Multi-view Drone-based Geo-localization via Style and Spatial Alignment
Hu, Siyi, Chang, Xiaojun
In this paper, we focus on the task of multi-view multi-source geo-localization, which serves as an important auxiliary method of GPS positioning by matching drone-view image and satellite-view image with pre-annotated GPS tag. To solve this problem, most existing methods adopt metric loss with an weighted classification block to force the generation of common feature space shared by different view points and view sources. However, these methods fail to pay sufficient attention to spatial information (especially viewpoint variances).

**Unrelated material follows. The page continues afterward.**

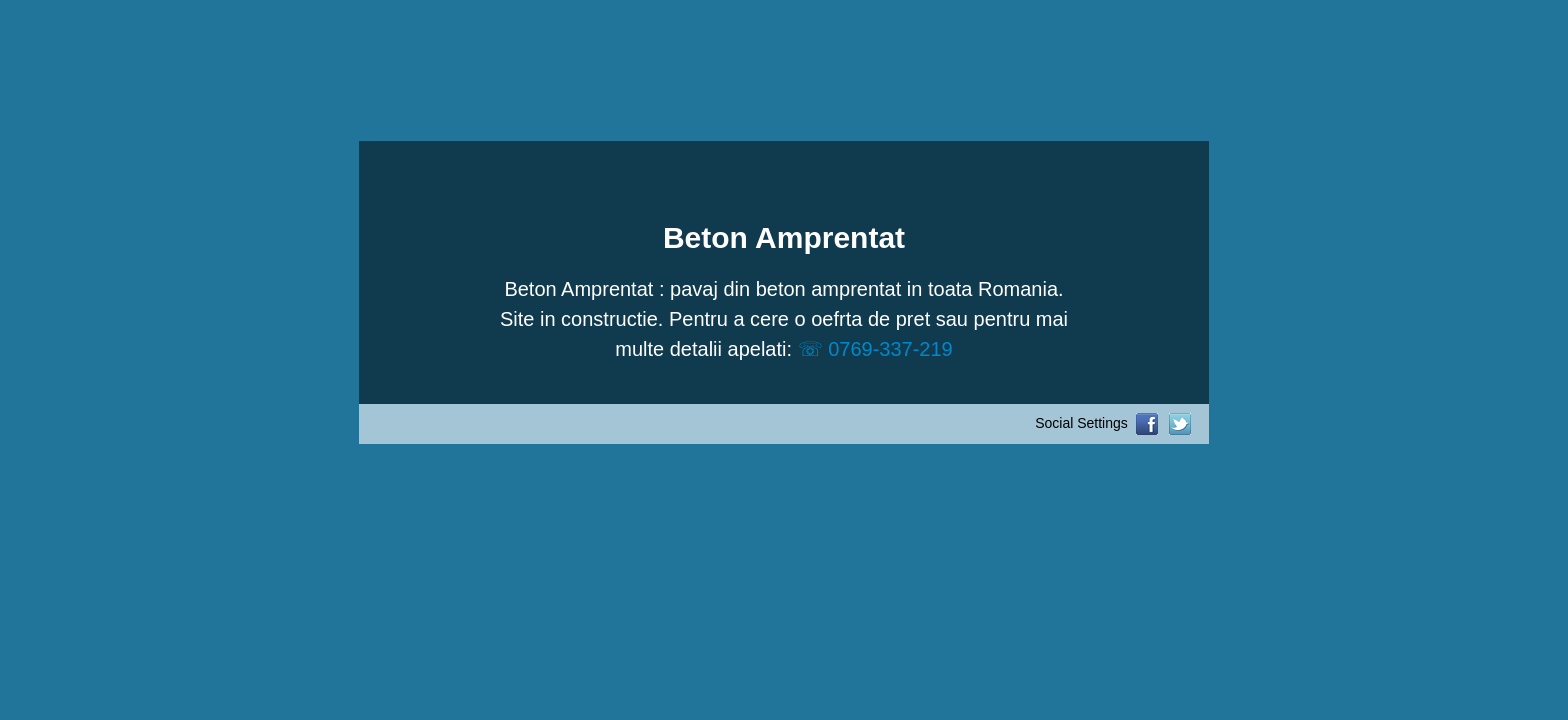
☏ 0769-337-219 (875, 349)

To address this drawback, we propose an elegant orientation-based method to align the patterns and introduce a new branch to extract aligned partial feature. Moreover, we provide a style alignment strategy to reduce the variance in image style and enhance the feature unification. To demonstrate the performance of the proposed approach, we conduct extensive experiments on the large-scale benchmark dataset. The experimental results confirm the superiority of the proposed approach compared to state-of-the-art alternatives.